RECORDS PROVIDED =>
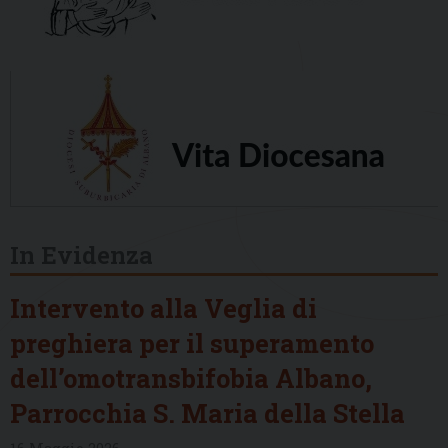
In Evidenza
Intervento alla Veglia di
preghiera per il superamento
dell’omotransbifobia Albano,
Parrocchia S. Maria della Stella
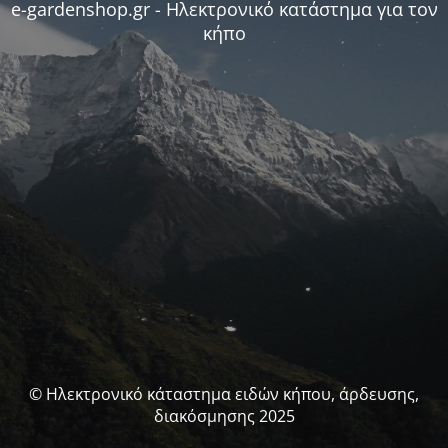
e-gardenshop.gr - Ηλεκτρονικό κατάστημα για τον
κήπο
© Ηλεκτρονικό κάταστημα ειδών κήπου, άρδευσης,
διακόσμησης 2025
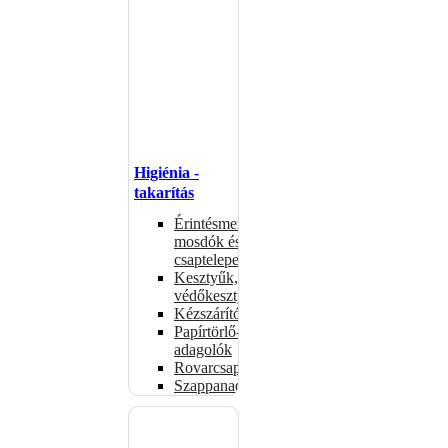
Higiénia -
takarítás
Érintésmentes
mosdók és
csaptelepek
Kesztyűk,
védőkesztyűk
Kézszárítók
Papírtörlő-
adagolók
Rovarcsapdák
Szappanadagolók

WHAT YOU ARE ASKED TO DO => Identify the lines above that contain the word "Ηλεκτρονικό", then copy them.

REPLY TO THE EXERCISE =>
e-gardenshop.gr - Ηλεκτρονικό κατάστημα για τον
© Ηλεκτρονικό κάταστημα ειδών κήπου, άρδευσης,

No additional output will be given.